To determine the performance of HR-HPV E6/E7 massager RNA (mRNA) test for detecting high-grade cervical intraepithelial neoplasia in cervical cancer screening and compare the clinical performance of HR-HPV E6/E7 mRNA test with HC-2 and Cervista HPV DNA tests for cross-sectional positivity in women with and without cervical neoplasia.
A total of 172 women underwent cytology, HR-HPV DNA test, HR-HPV E6/7 mRNA test, colposcopy and biopsy. We compared the clinical performance of HR-HPV E6/E7 mRNA test with Hybrid Capture 2 DNA test (HC-2) and Cervista HR-HPV DNA test on the cervical brush specimens during colposcopy and routine screening. The samples were histologically confirmed high-grade cervical intraepithelial neoplasia (CIN II) or worse (CIN II+) as an endpoint.
HR-HPV E6/E7 mRNA positive rate was 37.9% in NILM, 67.9% in ASCUS and LSIL, 88.5% in ASC-H+. HR-HPV E6/E7 mRNA positive rate was 38.6% in CIN I, 77.4% in CIN II-3 and 92.5% in SCC. HR-HPV E6/E7 mRNA test showed a higher specificity than HC-2 and Cervista HPV DNA tests for high-grade lesions (61.4%, 54.3%, 55.7%, respectively, P < 0.05) and also a higher positive predictive value (75.9%, 74.8%, 74.6% respectively). Among three tests, HR-HPV E6/E7 mRNA had the largest area of ROC curve and the best diagnostic value.
HR-HPV E6/E7 mRNA test has a performance more specific for detecting CIN II+ with the same sensitivity as HC-2 and Cervista HPV DNA tests.

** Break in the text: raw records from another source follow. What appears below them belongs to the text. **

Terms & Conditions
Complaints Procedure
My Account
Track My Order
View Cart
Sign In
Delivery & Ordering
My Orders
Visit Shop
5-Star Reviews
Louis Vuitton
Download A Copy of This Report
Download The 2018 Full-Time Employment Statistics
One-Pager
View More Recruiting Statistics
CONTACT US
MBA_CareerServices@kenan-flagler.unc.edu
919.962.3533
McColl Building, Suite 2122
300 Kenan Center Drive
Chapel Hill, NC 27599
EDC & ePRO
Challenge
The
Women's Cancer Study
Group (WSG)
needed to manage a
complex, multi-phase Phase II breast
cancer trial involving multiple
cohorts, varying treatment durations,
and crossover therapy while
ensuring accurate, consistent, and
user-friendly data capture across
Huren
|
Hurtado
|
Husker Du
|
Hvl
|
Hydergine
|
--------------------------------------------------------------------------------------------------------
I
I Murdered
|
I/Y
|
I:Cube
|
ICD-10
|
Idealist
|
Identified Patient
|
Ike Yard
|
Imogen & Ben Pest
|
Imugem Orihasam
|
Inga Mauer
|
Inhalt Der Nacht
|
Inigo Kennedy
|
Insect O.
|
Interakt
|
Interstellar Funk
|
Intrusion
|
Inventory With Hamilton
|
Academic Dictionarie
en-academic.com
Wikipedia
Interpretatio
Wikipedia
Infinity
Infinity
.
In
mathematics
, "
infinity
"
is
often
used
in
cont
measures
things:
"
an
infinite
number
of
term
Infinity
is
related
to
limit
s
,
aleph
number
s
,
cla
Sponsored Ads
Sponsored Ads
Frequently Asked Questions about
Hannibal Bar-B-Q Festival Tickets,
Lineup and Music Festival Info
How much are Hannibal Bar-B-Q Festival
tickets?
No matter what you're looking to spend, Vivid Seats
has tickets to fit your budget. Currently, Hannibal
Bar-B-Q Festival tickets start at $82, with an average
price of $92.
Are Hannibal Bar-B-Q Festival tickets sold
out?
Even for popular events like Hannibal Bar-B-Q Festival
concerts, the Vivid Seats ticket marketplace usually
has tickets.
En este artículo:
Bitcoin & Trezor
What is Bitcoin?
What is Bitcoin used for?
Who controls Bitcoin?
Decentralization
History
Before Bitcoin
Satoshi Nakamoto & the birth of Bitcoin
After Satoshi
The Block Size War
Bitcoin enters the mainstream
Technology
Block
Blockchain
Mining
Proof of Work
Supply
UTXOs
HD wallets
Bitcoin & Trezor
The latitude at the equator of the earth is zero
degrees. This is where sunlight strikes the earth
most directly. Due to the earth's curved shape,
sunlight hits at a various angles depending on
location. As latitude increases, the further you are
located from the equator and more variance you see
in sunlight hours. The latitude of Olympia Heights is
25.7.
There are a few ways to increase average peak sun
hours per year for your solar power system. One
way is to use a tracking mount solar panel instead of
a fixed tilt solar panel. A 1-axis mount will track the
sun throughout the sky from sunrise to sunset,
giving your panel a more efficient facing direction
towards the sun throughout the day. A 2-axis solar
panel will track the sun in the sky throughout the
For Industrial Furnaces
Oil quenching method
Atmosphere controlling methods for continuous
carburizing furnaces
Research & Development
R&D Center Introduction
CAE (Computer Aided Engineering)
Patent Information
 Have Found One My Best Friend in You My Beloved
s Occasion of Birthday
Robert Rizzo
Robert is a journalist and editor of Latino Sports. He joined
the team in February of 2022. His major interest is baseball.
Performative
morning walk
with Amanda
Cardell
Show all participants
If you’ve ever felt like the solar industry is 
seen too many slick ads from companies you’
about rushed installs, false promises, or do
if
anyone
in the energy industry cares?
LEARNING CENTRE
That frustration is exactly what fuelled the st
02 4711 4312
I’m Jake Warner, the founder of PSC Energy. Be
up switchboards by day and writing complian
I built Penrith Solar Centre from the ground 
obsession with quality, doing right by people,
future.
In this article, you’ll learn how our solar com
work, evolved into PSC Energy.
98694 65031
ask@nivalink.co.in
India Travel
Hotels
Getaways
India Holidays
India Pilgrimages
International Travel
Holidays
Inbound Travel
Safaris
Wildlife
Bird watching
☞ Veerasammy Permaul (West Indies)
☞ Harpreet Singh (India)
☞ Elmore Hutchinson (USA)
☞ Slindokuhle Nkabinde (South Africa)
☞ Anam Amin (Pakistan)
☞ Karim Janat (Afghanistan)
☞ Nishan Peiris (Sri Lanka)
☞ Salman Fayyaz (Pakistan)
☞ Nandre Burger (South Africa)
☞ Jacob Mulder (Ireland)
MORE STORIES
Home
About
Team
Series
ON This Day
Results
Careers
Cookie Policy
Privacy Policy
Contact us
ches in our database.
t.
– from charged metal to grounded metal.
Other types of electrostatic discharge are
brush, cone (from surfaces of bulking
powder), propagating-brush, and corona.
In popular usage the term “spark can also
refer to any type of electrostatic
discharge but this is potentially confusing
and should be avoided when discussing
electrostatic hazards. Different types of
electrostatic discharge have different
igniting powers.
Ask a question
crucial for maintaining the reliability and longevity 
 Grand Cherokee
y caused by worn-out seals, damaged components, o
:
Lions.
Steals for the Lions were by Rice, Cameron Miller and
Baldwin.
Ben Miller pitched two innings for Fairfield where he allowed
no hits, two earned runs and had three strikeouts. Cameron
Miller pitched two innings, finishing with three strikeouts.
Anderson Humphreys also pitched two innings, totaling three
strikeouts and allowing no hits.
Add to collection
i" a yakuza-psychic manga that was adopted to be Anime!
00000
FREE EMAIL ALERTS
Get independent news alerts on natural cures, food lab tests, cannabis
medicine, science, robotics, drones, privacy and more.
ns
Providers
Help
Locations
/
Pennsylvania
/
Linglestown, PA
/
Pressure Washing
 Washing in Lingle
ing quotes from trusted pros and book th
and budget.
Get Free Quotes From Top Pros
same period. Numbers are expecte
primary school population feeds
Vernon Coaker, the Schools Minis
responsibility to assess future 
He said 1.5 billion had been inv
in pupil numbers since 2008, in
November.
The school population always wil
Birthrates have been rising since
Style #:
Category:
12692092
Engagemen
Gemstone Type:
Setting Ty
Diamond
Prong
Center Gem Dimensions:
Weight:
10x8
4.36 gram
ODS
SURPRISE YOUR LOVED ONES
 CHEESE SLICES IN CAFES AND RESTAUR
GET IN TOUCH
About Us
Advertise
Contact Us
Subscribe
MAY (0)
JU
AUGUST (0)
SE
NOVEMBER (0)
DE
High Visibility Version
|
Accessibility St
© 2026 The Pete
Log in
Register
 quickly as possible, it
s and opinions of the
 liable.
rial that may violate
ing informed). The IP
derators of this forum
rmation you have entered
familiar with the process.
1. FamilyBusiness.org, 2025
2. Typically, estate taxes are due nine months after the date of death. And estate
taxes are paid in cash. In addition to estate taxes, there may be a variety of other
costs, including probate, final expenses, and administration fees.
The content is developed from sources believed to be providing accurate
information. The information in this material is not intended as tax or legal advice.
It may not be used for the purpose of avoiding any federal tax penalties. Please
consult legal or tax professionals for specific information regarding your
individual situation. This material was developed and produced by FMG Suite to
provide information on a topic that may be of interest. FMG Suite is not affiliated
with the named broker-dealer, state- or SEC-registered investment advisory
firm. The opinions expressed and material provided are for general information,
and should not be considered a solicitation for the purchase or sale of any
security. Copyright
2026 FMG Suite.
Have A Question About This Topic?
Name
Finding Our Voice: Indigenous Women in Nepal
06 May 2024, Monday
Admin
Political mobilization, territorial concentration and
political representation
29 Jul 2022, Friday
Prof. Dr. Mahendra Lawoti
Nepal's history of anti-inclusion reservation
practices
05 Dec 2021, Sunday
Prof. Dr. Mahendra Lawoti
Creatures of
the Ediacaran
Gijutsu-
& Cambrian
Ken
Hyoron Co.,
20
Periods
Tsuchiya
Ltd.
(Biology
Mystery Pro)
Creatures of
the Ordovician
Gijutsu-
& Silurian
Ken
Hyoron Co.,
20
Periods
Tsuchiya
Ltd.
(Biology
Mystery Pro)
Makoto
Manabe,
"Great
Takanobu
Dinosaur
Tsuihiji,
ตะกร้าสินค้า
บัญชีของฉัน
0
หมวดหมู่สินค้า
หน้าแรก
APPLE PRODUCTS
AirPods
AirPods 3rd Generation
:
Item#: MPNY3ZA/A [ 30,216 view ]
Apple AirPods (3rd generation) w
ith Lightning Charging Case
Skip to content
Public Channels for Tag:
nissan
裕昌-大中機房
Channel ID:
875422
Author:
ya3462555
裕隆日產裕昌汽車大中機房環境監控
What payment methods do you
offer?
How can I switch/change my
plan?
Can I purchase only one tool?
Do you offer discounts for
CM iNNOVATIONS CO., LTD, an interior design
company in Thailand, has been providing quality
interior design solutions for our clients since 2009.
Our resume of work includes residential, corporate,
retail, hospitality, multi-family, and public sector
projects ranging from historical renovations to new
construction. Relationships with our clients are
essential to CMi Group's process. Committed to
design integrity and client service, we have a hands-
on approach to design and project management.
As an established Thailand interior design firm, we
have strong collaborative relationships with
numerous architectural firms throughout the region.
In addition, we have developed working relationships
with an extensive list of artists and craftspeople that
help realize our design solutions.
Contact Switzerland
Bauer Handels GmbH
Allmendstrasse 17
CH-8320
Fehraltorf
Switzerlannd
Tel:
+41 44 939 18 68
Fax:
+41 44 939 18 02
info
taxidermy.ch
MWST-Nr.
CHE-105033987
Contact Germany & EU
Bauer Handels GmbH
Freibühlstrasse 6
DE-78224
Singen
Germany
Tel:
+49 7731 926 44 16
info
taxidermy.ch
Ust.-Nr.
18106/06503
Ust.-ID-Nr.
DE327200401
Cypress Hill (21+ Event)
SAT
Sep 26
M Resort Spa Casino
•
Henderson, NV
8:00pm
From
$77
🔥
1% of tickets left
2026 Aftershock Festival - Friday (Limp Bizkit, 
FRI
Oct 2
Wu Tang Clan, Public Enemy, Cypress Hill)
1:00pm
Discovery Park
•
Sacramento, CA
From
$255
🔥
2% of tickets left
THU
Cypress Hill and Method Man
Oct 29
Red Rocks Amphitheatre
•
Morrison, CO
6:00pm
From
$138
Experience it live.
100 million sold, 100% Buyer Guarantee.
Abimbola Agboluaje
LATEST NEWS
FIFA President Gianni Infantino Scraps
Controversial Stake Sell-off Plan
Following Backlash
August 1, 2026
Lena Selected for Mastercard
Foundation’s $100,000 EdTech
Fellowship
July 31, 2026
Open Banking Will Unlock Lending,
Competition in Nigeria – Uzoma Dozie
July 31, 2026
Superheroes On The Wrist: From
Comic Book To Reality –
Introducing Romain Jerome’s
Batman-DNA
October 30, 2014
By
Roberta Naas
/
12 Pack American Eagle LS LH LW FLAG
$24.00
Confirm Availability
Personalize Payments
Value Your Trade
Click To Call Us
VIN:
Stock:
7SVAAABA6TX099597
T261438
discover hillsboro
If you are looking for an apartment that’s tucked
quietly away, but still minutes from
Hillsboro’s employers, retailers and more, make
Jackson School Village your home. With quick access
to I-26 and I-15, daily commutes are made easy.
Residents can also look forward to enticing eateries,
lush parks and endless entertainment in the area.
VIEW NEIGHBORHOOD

And it may serve as a more specific test for predicting the risk of progression and offer a viable tool for triage during cervical cancer screening.
确定高危型人乳头瘤病毒(HR-HPV)E6/E7信使核糖核酸(mRNA)检测在宫颈癌筛查中检测高级别宫颈上皮内瘤变的性能,并比较HR-HPV E6/E7 mRNA检测与HC-2和Cervista HPV DNA检测在有或无宫颈肿瘤女性中的横断面阳性率的临床性能。
共有172名女性接受了细胞学检查、HR-HPV DNA检测、HR-HPV E6/7 mRNA检测、阴道镜检查和活检。我们在阴道镜检查和常规筛查期间比较了HR-HPV E6/E7 mRNA检测与杂交捕获2 DNA检测(HC-2)和Cervista HR-HPV DNA检测在宫颈刷标本上的临床性能。样本经组织学证实为高级别宫颈上皮内瘤变(CIN II)或更严重(CIN II+)作为终点。
HR-HPV E6/E7 mRNA在无上皮内病变或恶性病变(NILM)中的阳性率为37.9%,在非典型鳞状细胞不能明确意义(ASCUS)和低度鳞状上皮内病变(LSIL)中为67.9%,在非典型鳞状细胞不排除高度鳞状上皮内病变(ASC-H+)中为88.5%。HR-HPV E6/E7 mRNA在CIN I中的阳性率为38.6%,在CIN II-III中的阳性率为77.4%,在鳞状细胞癌(SCC)中的阳性率为92.5%。HR-HPV E6/E7 mRNA检测对高级别病变的特异性高于HC-2和Cervista HPV DNA检测(分别为61.4%、54.3%、55.7%,P<0.05),阳性预测值也更高(分别为75.9%、74.8%、74.6%)。在三项检测中,HR-HPV E6/E7 mRNA的曲线下面积最大,诊断价值最佳。
HR-HPV E6/E7 mRNA检测在检测CIN II+方面具有更高的特异性,其敏感性与HC-2和Cervista HPV DNA检测相同。它可能作为一种更具特异性的检测方法来预测进展风险,并为宫颈癌筛查期间的分流提供一种可行的工具。